[Items listed in a dataset]
________________________
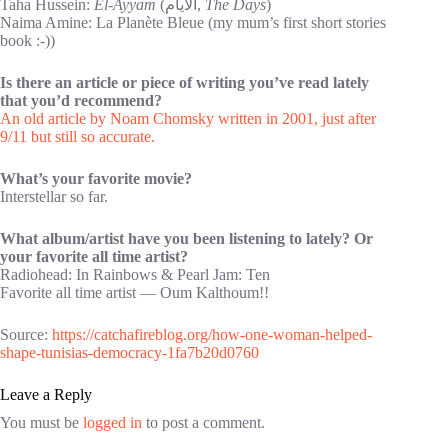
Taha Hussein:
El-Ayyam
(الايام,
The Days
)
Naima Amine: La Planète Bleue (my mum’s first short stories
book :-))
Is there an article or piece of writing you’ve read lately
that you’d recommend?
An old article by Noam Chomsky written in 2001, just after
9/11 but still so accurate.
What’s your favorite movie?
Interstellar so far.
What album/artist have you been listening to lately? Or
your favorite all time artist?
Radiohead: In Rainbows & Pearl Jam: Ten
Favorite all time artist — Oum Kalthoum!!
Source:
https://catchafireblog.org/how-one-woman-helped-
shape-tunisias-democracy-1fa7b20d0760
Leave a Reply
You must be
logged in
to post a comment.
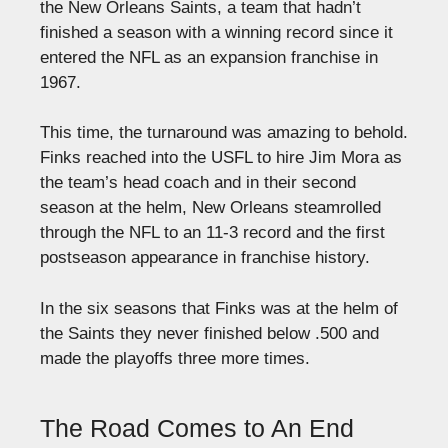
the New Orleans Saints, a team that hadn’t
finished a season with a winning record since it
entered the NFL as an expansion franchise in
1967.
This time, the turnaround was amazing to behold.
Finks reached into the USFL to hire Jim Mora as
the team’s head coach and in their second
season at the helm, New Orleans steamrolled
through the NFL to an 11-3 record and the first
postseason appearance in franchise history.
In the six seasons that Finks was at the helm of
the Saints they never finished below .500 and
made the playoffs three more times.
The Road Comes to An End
________________________
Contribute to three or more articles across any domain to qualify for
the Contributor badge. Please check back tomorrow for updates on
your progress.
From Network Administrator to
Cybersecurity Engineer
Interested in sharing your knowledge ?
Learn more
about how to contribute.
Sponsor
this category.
________________________
(To do): Leaving every picture aside, reproduce exactly the lines above from the one with "Radiohead: In Rainbows & Pearl Jam: Ten" up to and including the one with "postseason appearance in franchise history.", and no others.

(Final answer):
Radiohead: In Rainbows & Pearl Jam: Ten
Favorite all time artist — Oum Kalthoum!!
Source:
https://catchafireblog.org/how-one-woman-helped-
shape-tunisias-democracy-1fa7b20d0760
Leave a Reply
You must be
logged in
to post a comment.
the New Orleans Saints, a team that hadn’t
finished a season with a winning record since it
entered the NFL as an expansion franchise in
1967.
This time, the turnaround was amazing to behold.
Finks reached into the USFL to hire Jim Mora as
the team’s head coach and in their second
season at the helm, New Orleans steamrolled
through the NFL to an 11-3 record and the first
postseason appearance in franchise history.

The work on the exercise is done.